ZooKeeper provides distributed primitives: locks, barriers, leader election, configuration management, and group membership. Kafka (before KRaft) used ZooKeeper for broker coordination and partition leader election. Hadoop uses it for NameNode high availability. HBase uses it for region server coordination.

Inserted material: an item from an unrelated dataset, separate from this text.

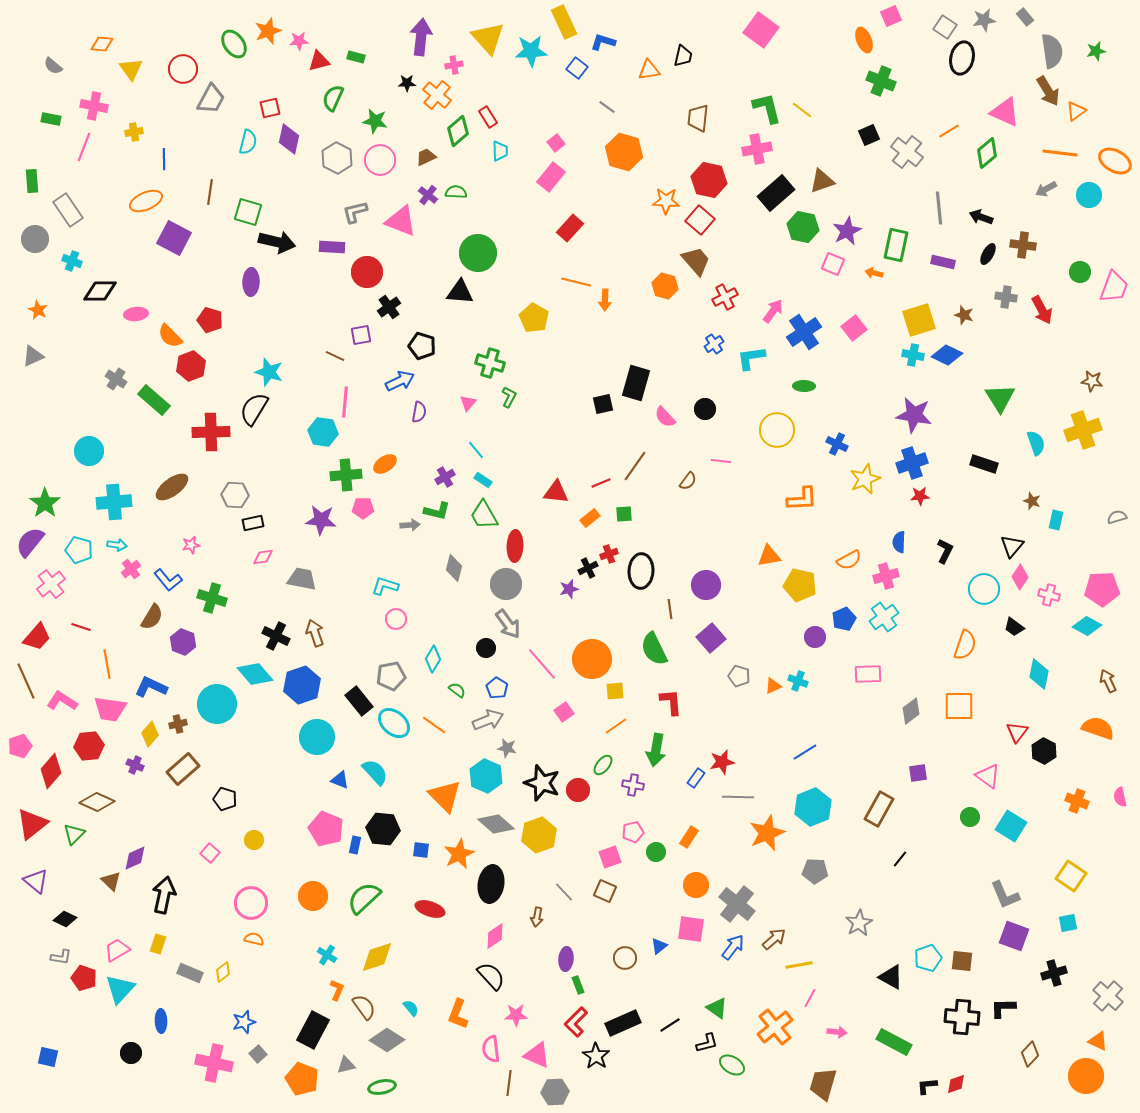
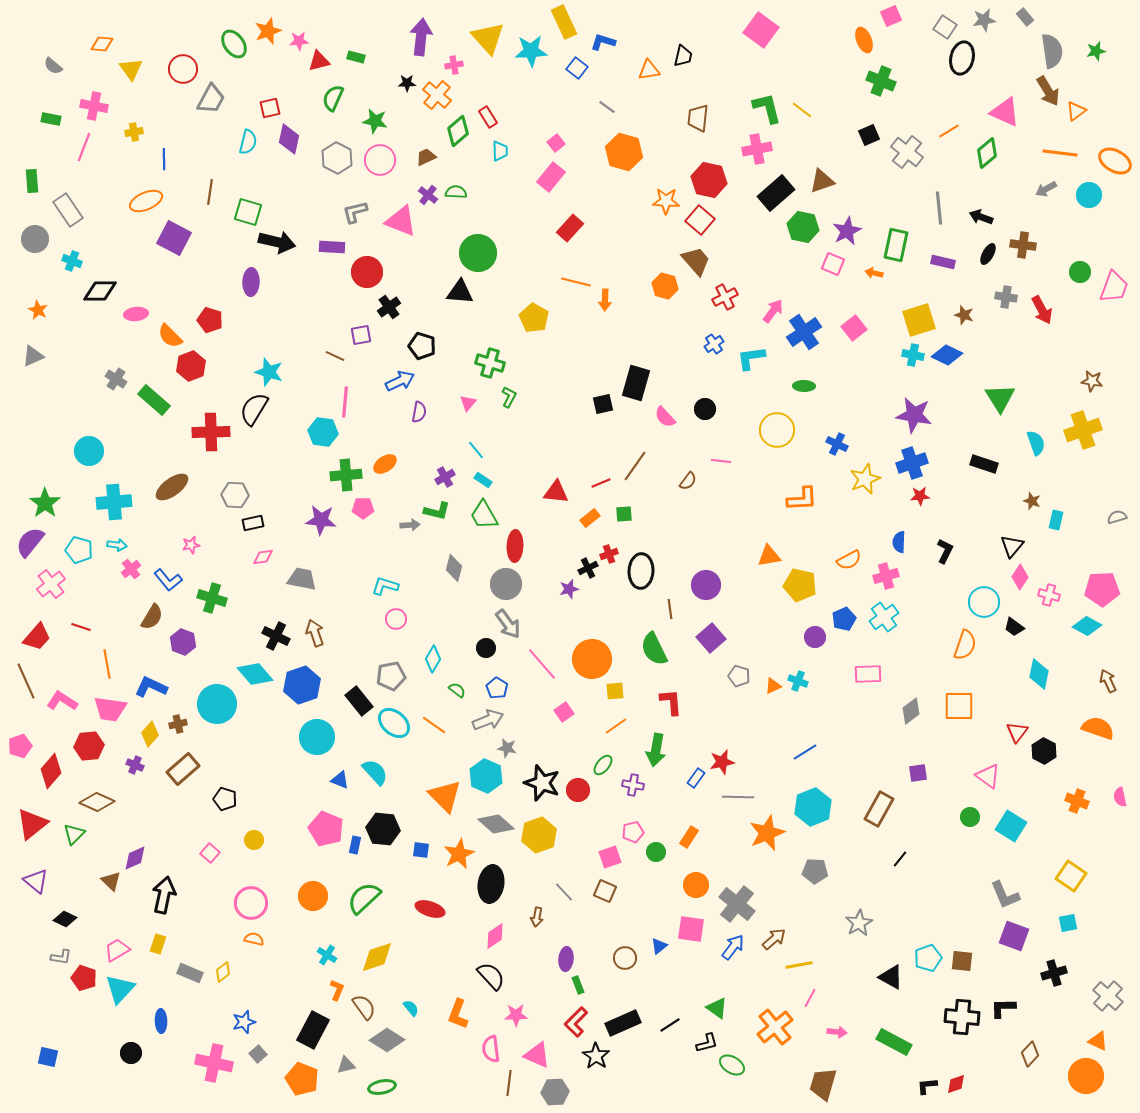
cyan circle at (984, 589): moved 13 px down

The trend in recent years is away from external coordination services and toward embedded consensus. Kafka replaced ZooKeeper with its own Raft-based protocol (KRaft). CockroachDB and TiKV embed Raft directly. The operational overhead of managing a ZooKeeper cluster is significant, and teams prefer fewer moving parts.
Quorum Math
Consensus algorithms depend on quorums: a majority of nodes that must agree for an operation to proceed. For a cluster of N nodes, the quorum size is floor(N/2) + 1. The cluster can tolerate floor((N-1)/2) failures.
| Cluster Size (N) | Quorum Size | Max Failures Tolerated |
|---|---|---|
| 3 | 2 | 1 |
| 5 | 3 | 2 |
| 7 | 4 | 3 |
| 9 | 5 | 4 |
Five nodes is the most common production configuration. It tolerates two failures, which covers most realistic scenarios (one planned maintenance + one unexpected failure). Seven or nine nodes increase fault tolerance but add latency, because every write must wait for more acknowledgments.
Further Reading
- Ongaro, D. & Ousterhout, J. (2014). "In Search of an Understandable Consensus Algorithm."

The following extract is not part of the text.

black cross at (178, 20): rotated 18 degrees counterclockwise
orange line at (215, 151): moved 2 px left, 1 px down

- Lamport, L. (2001). "Paxos Made Simple."
- Raft Visualization — Interactive animation of Raft leader election and log replication.
- Wikipedia: Paxos
- Apache ZooKeeper Internals
Assignment
You have a 5-node Raft cluster. The current leader (Node 1) crashes.
- Describe the step-by-step process of a new leader being elected. Include term numbers, vote requests, and the role of election timeouts.
- What is the minimum number of nodes that must agree for a new leader to be elected?
- What happens if Node 2 and Node 3 both become candidates in the same term? Walk through the split-vote scenario and its resolution.
- After the new leader is elected, it discovers that Node 4 has a log entry that was never committed. What does Raft do with this entry?